İKLİM KRİZİ İLE MÜCADELE

Karbonsuzlaştırılmış bir dünyanın sonrasında ne olacak?

İKLİM KRİZİ İLE MÜCADELE
İklim krizi ile mücadele adına bir çok değişim yaşanıyor. Güneş panelleri, doğada biyobozunur materyaller, sentetik kimyasallardan arındırılmış ürünler vs. diye listeye binlerce şey ekleyebilirim. Peki ya işin sonunda nereye varıyoruz? Net-zeroya vardığımızda ne olacak? O ünlü soruyu sormadan edemiyorum "What is next?".. Net-zeroya yani karbon salımlarının iyiden iyiye kontrol altına alındığı, karbonsuzlaştırılmış bir dünyanın sonrasında ne olacak?

İşte bu sorunun bir çok cevabı var. Mesela Dünya'nın tüm bu üzerinde çalıştığı "sürdürülebilirlik değişimleri" yaşadığında, bizi nasıl bir dünya bekliyor olacak derseniz, sürdürülebilirliğin ana gücü olan "döngüsel ekonomi modeli" uygulanmaya başlandığında, yani yüksek teknolojilerle topraktan ya da biyoreaktörlerden gelen bileşenler (karbonhidrat, protein, yağ, biyoaktif diğer bileşenler) farklı ayrıştırmalar ve çevrimler içerisinde kullanıldığında aslında yaşamın inanılmaz derecede ucuzladığı, pahalılığın ortadan kalktığı bir Dünya'ya doğru geçiş yapmış oluyoruz. Çünkü şu bir gerçek ki, Dünya "üretemiyor" değil. Üretiyor ama ürettiğini değerlendiremiyor, israf ediyor. Türkiye'de de bu böyle, Dünya'da da.. Dünya'da üretilen tarımsal ürünlerin %33'ünün israf edildiği belirtiliyor. Türkiye'de bu meyve-sebze bazında düşünüldüğünde rakamın %50'lere vardığı görülüyor. Tam da bu nedenle aslında döngüsel ekonomi modelleri çok güçlü bir değişim ve dönüşüm modeli olarak karşımıza çıkıyor. Bir tarım ürününden, farklı alanlarda kullanmak üzere farklı biyobileşenlerin eldesi ve bunlarla yenilikçi ürünler geliştirmek, gıdada-tarımda ve bunların devamında ilaçta da sürdürülebilirliğin devamı anlamına geliyor. Böylece aslında atık olarak görülen bir şey olmadığı için, tükettiğimiz gıdalarda çok farklı bir senaryonun ortaya çıkmasını sağlıyor. Bu arada israf edilme rakamları, bütün olarak bir meyvenin-sebzenin israfından bahsediyorum.. Yani bu ürünlerin şu an kullandığımız hallerinden.. Fabrika atıklarını düşündüğünüzde yani örneğin bir meyve suyu fabrikasındaki nar kabuğu, çekirdekleri ya da bir ayçekirdeği yağı fabrikasındaki ayçekirdeği posalarını düşündüğünüzde, aslında ürettiğimiz ürünlerin israf oranının %70lere çıktığını rahatlıkla göreceksiniz. Buna son ürüne gittiğimize lokantaların, yemeklerin, hanelerin çöpe attığı "yemek atıklarını" da eklediğinizde aslında biz topraktan-tabağa yaşanan üretim çevrimini hiç de doğru bir şekilde yapmadığımız ortaya çıkıyor.

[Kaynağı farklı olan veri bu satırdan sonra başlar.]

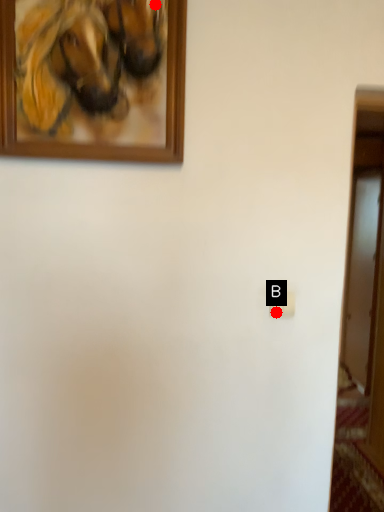 Question: Two points are circled on the image, labeled by A and B beside each circle. Which point is closer to the camera taking this photo?

Choices:
 (A) A is closer
 (B) B is closer

Answer: (A) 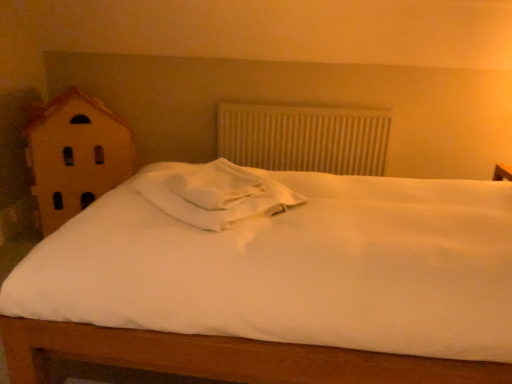 Question: Considering the positions of point (189, 208) and point (276, 119), is point (189, 208) closer or farther from the camera than point (276, 119)?

Choices:
 (A) closer
 (B) farther

Answer: (A)

Question: From a real-world perspective, is white soft pillow at center physically located above or below white textured radiator at center?

Choices:
 (A) below
 (B) above

Answer: (B)

Question: Which object is positioned farthest from the white textured radiator at center?

Choices:
 (A) white soft pillow at center
 (B) wooden house at left

Answer: (A)

Question: Estimate the real-world distances between objects in this image. Which object is farther from the wooden house at left?

Choices:
 (A) white textured radiator at center
 (B) white soft pillow at center

Answer: (B) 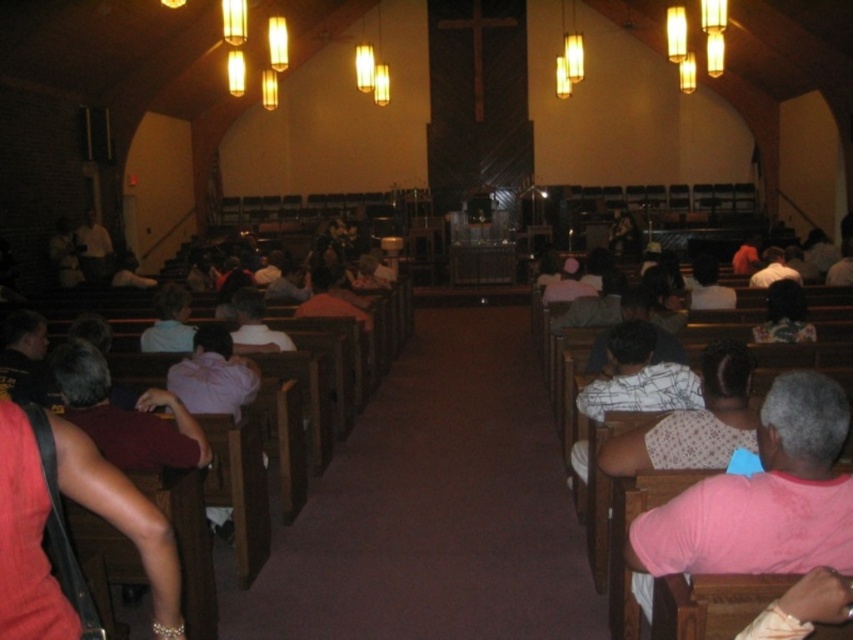 Consider the image. You are a photographer standing at the back of the church and want to take a photo of the two people wearing pink fabric shirts. The left one is wearing a pink fabric shirt at left and the right one is wearing a pink fabric shirt at right. Which person wearing the pink fabric shirt is closer to the front of the church?

The pink fabric shirt at left is much taller than the pink fabric shirt at right, so the person wearing the pink fabric shirt at left is closer to the front of the church. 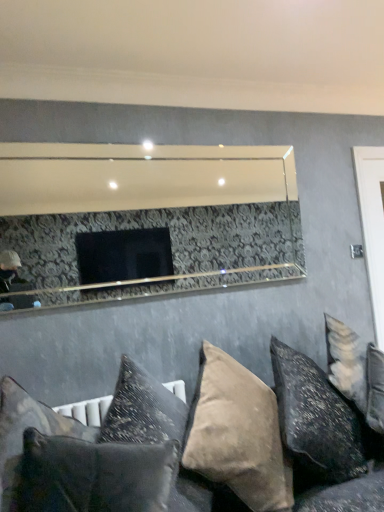 Question: Which direction should I rotate to look at suede-like beige pillow at lower center, arranged as the second pillow when viewed from the right, — up or down?

Choices:
 (A) down
 (B) up

Answer: (A)

Question: Considering the relative positions of velvet cushions at lower center and textured gray pillow at lower center, acting as the fourth pillow starting from the right, in the image provided, is velvet cushions at lower center to the right of textured gray pillow at lower center, acting as the fourth pillow starting from the right, from the viewer's perspective?

Choices:
 (A) yes
 (B) no

Answer: (A)

Question: From the image's perspective, is velvet cushions at lower center located above textured gray pillow at lower center, which is the 2th pillow from left to right?

Choices:
 (A) yes
 (B) no

Answer: (B)

Question: Is velvet cushions at lower center positioned beyond the bounds of textured gray pillow at lower center, acting as the fourth pillow starting from the right?

Choices:
 (A) no
 (B) yes

Answer: (B)

Question: Is velvet cushions at lower center facing away from textured gray pillow at lower center, acting as the fourth pillow starting from the right?

Choices:
 (A) no
 (B) yes

Answer: (A)

Question: Is velvet cushions at lower center in front of textured gray pillow at lower center, which is the 2th pillow from left to right?

Choices:
 (A) yes
 (B) no

Answer: (A)

Question: Can you confirm if velvet cushions at lower center is smaller than textured gray pillow at lower center, which is the 2th pillow from left to right?

Choices:
 (A) yes
 (B) no

Answer: (B)

Question: Is suede-like beige pillow at lower center, arranged as the second pillow when viewed from the right, at the left side of white glossy door at right?

Choices:
 (A) yes
 (B) no

Answer: (A)

Question: Is suede-like beige pillow at lower center, arranged as the second pillow when viewed from the right, looking in the opposite direction of white glossy door at right?

Choices:
 (A) no
 (B) yes

Answer: (A)

Question: Can you confirm if suede-like beige pillow at lower center, arranged as the second pillow when viewed from the right, is smaller than white glossy door at right?

Choices:
 (A) yes
 (B) no

Answer: (B)

Question: Considering the relative sizes of suede-like beige pillow at lower center, arranged as the second pillow when viewed from the right, and white glossy door at right in the image provided, is suede-like beige pillow at lower center, arranged as the second pillow when viewed from the right, wider than white glossy door at right?

Choices:
 (A) yes
 (B) no

Answer: (A)

Question: From the image's perspective, does suede-like beige pillow at lower center, which is counted as the 4th pillow, starting from the left, appear lower than white glossy door at right?

Choices:
 (A) no
 (B) yes

Answer: (B)

Question: Is the depth of suede-like beige pillow at lower center, which is counted as the 4th pillow, starting from the left, less than that of white glossy door at right?

Choices:
 (A) no
 (B) yes

Answer: (B)

Question: Does suede-like beige pillow at lower center, arranged as the second pillow when viewed from the right, turn towards textured gray pillow at lower center, acting as the fourth pillow starting from the right?

Choices:
 (A) no
 (B) yes

Answer: (A) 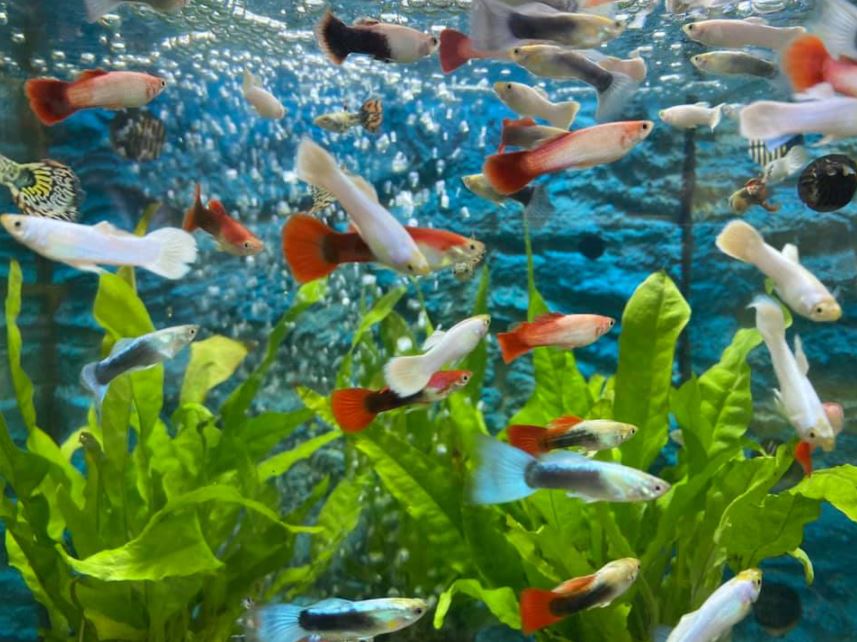 Find the location of a particular element. This screenshot has width=857, height=642. plant is located at coordinates (663, 544).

Net-zero hedeflerine gerçekten hakkıyla, bilim ve inovasyonla vardığımızda aslında Türkiye'de gıdaların inanılmaz derecede ucuzlama potansiyeli çok ama çok yüksek. Tam da bu noktada "para" dediğimiz ödeme sisteminin de değişebileceğini düşünüyorum. Çünkü daha fazla takas sistemlerinin yaygınlaşacağını öngörüyorum.